A operação de cancelamento de Marcola repete o modus operandi que tirou de circulação o inesquecível Silvio Pereira, então secretário-geral do PT, no escândalo do mensalão, em 2005. Marcola está vivendo o mesmo “exílio político” que Silvio Pereira sofreu, com a perda imediata do poder, o silêncio dos antigos amigos e o isolamento implacável.
Silvio ganhou uma Land Rover de uma empresa com negócios na Petrobras. Marcola recebeu dinheiro da empresária que pagou pelas joias que ele tinha encomendado.
Em 2005, o isolamento de Silvio funcionou bem, e Lula foi reeleito, mesmo sob o signo do mensalão. Uma missão complicada, visto que Lula disputava o voto com Geraldo Alckmin, ex-governador de São Paulo, respeitado pelo seu padrão moral.
Mas a família Lula da Silva não estava inserida no contexto do escândalo do mensalão que, aliás, surgiu da versão de um político que usou uma entrevista como estratégia de contra-ataque, depois de incriminado num esquema de corrupção na estatal brasileira dos Correios.
O último Datafolha, entretanto, confirma a primeira impressão de sucesso para a operação que “cancelou” Marcola. O Datafolha sugere que 72% dos eleitores já estão totalmente decididos sobre em quem votar, dificultando que notícias negativas mudem rapidamente a cabeça das pessoas.
Lula lidera com 39% das intenções de voto, seguido por Flávio Bolsonaro, com 33%.
Todavia, ninguém pode ignorar que a imutabilidade de 72% dos eleitores também vale para Flávio Bolsonaro, que segue no retrovisor de Lula.
A briga é delicada e será decidida pelos 28% dos eleitores que não habitam as bolhas do PT ou do bolsonarismo.

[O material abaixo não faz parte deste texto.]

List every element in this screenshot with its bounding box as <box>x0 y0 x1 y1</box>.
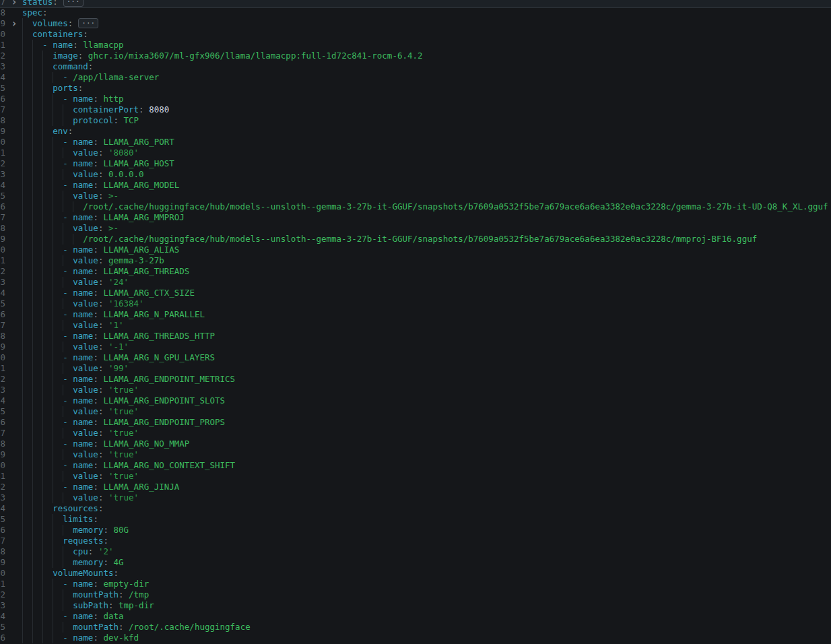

Lula não precisa proteger Lulinha. Precisa proteger sua candidatura de uma suspeita sobre uma tentativa de protegê-lo.
Segundo vazamentos, a empresária que pagou despesas pessoais de Marcola é Roberta Luchsinger, que teria encaminhado a Marcola a minuta relacionada à venda de medicamentos à base de canabidiol ao Ministério da Saúde, com previsão de contratação sem licitação.
O negócio não prosperou. Mas o noticiário botou no mesmo balaio a empresária com Antônio Carlos Camilo Antunes, o Careca do INSS, de quem teria recebido R$ 1,5 milhão no contexto das articulações sobre o canabidiol.
O conjunto da obra é eleitoralmente explosivo, na medida em que reúne ingredientes como conversas sobre negócios, integrantes do governo, despesas pagas, joias, proposta comercial destinada a um ministério e, para completar, uma conversa meio sem noção entre o filho do presidente e a empresária Roberta Luchsinger, que fala sobre um “futuro na Suíça”.
O presidente Lula, entretanto, em entrevista exclusiva à Record no último domingo, soube se proteger de um suicídio político no curso das suspeitas contra seu filho Lulinha e seu ex-chefe de gabinete.
Ele jogou água no chope da oposição no momento em que deixou claro que jamais agirá para evitar a investigação de um suspeito, salientando: “isso vale para o meu filho, vale para qualquer pessoa. Ninguém está acima da lei se cometer erro”.
Prevalecendo este caminho, Lula tem tudo para vencer mais essa crise. Apesar do “já ganhou” que sempre seduz bajuladores palacianos.